Senate debates

Thursday, 4 December 2008

Nation-Building Funds Bill 2008

Consideration of House of Representatives Message

Photo of Scott LudlamScott Ludlam (WA, Australian Greens) Share this | Hansard source

I rise briefly to summarise the Greens’ position on this—in particular, our deep disappointment to see the Liberal Party backing down on the amendments about the joint committee to assess the expenditure of these funds. That was really something that we could have put through tonight.

I will speak just briefly about the Communications Fund. I have a great deal of sympathy for the position that the Nationals have found themselves in. A commitment was made as a consequence of the third stage of the privatisation of Telstra to put aside a fund that would essentially be paying for rural and regional telecommunications in perpetuity. They are quite correct to point out that nothing that is in the current request for proposals guarantees any kind of quarantining of the $4.7 billion worth of funding for the communities that we are all very concerned about, where telecommunications are extremely patchy. In some places, you cannot even get dial-up, let alone broadband.
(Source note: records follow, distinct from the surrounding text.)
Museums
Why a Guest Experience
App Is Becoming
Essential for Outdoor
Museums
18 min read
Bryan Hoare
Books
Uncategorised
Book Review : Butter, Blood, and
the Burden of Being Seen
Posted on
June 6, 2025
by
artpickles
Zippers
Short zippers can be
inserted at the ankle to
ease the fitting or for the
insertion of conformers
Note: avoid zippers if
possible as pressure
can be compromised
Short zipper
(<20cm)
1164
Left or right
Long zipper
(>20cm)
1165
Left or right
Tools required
There is nothing in the request for proposals that says that all Australians will be getting this kind of coverage. In fact, the bid that Telstra has put in has not even got to the 98 per cent benchmark that the government set in the RFP. They have said, ‘Maybe 80 or 90 per cent—take it or leave it.’ We all know who would be left out of that proposal.

What we are left with, essentially, are the consequences of the privatisation of an essential service. It was extraordinary to hear Senator McGauran standing up and celebrating having achieved all their goals, because we took a national carrier with a universal service obligation, a public utility regulated by parliament, and we turned it into an aggressive, vertically integrated corporation that is looking after the interests of its shareholders before it is looking after the public interest. Telstra has said to the Australian community, ‘We will not be making these investments into rural and regional communities, because the investment does not stack up.’ A public utility does not necessarily have to do that. So we are stuck with the consequences of this privatisation.
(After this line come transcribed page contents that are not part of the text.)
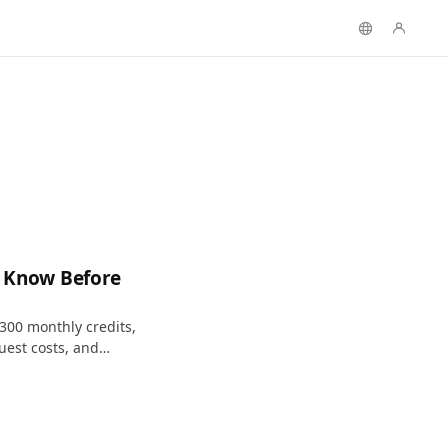
to Know Before
: 300 monthly credits,
uest costs, and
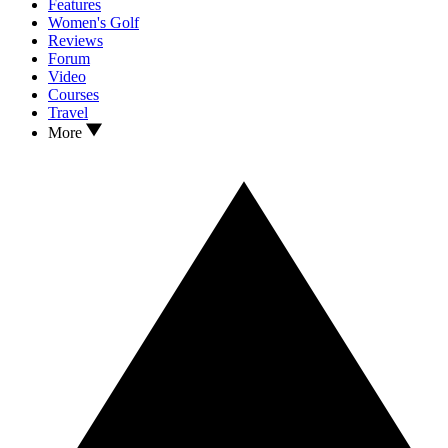
Features
Women's Golf
Reviews
Forum
Video
Courses
Travel
More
I want to talk briefly about the Communications Fund and where that would be leaving us were it to be left where it is. There is a Communications Fund of $2 billion in perpetuity, of which we would be taking off about $100 million a year, for rural and regional telecommunications. It has been estimated that to roll out the national broadband network on any decent scale will cost about $10 billion—half from the federal government and half from somewhere else. At the rate of $100 million per year—which, pro rata for my state of Western Australia, would be the equivalent of about $10 million a year—it will take about 100 years to reach the scale of the investment that has been proposed to roll out the national broadband network on any reasonable scale. That is why we are not supporting the amendment to quarantine the $2 billion and to keep the Communications Fund as it is. Essentially, that blows 50 per cent out of the Commonwealth funding for the national broadband network as it currently stands, and the Communications Fund as it is does not achieve the function that the Nationals are trying to achieve. A hundred million dollars a year at that rate is quite simply not going to provide us with the services that we are looking for.
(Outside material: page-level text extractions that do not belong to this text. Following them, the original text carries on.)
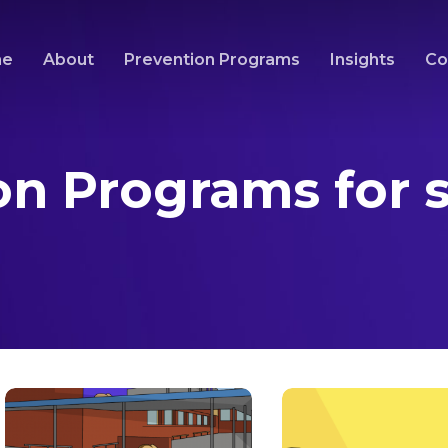
me
About
Prevention Programs
Insights
Co
on Programs for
The Greens believe that the national broadband network should be rolled in from the edges, not rolled out from the metropolitan markets where people are already well served. That is, I think, going to be the main game: watching where the request for proposals goes and making absolutely certain that the government holds the line and does not accept any weakening of the minimum target of 98 per cent, making sure that broadband really is for all Australians. I am afraid that I do not believe at this late stage that cutting the national broadband network Commonwealth funding in half is a way of achieving that.